How to complete this task →
The required output is every line from the one containing "Skladem > 1 ks" through the last line of the listing below, copied exactly, pictures excluded.

Material shown →
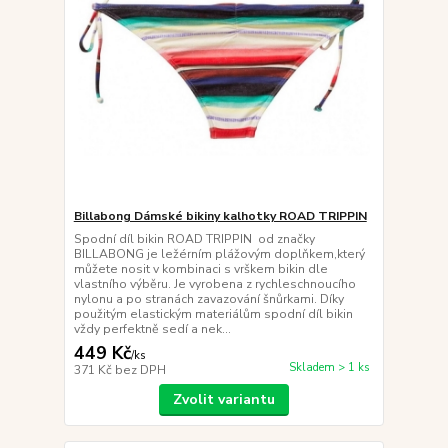
Billabong Dámské bikiny kalhotky ROAD TRIPPIN
Spodní díl bikin ROAD TRIPPIN od značky
BILLABONG je ležérním plážovým doplňkem,který
můžete nosit v kombinaci s vrškem bikin dle
vlastního výběru. Je vyrobena z rychleschnoucího
nylonu a po stranách zavazování šnůrkami. Díky
použitým elastickým materiálům spodní díl bikin
vždy perfektně sedí a nek...
449 Kč
/
ks
Skladem > 1 ks
371 Kč
bez DPH
Zvolit variantu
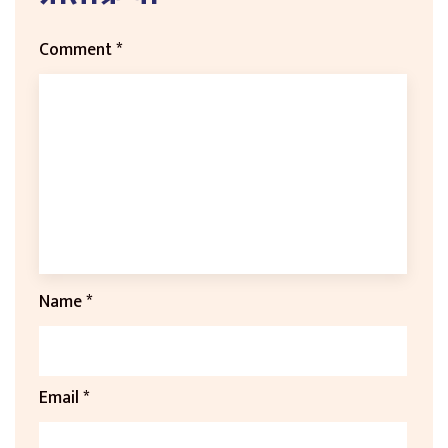
Comment
*
Name
*
Email
*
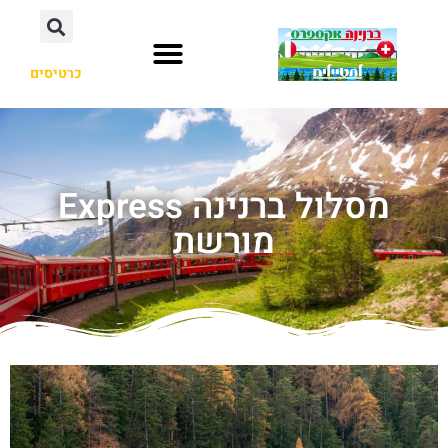
כרטיסים
מסלול ברנינה Express
מורשת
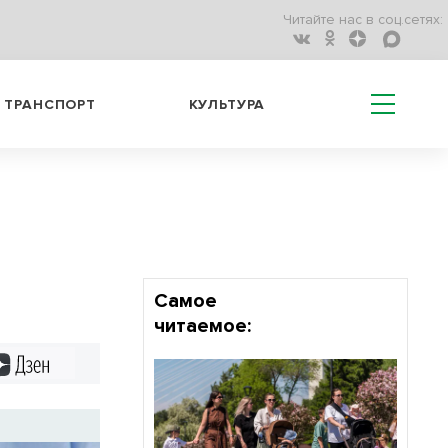
Читайте нас в соц.сетях:
ТРАНСПОРТ
КУЛЬТУРА
Самое
читаемое:
Дзен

Response to the exercise →
Skladem > 1 ks
371 Kč
bez DPH
Zvolit variantu
Comment
*
Name
*
Email
*
כרטיסים
מסלול ברנינה Express
מורשת
Читайте нас в соц.сетях:
ТРАНСПОРТ
КУЛЬТУРА
Самое
читаемое:
Дзен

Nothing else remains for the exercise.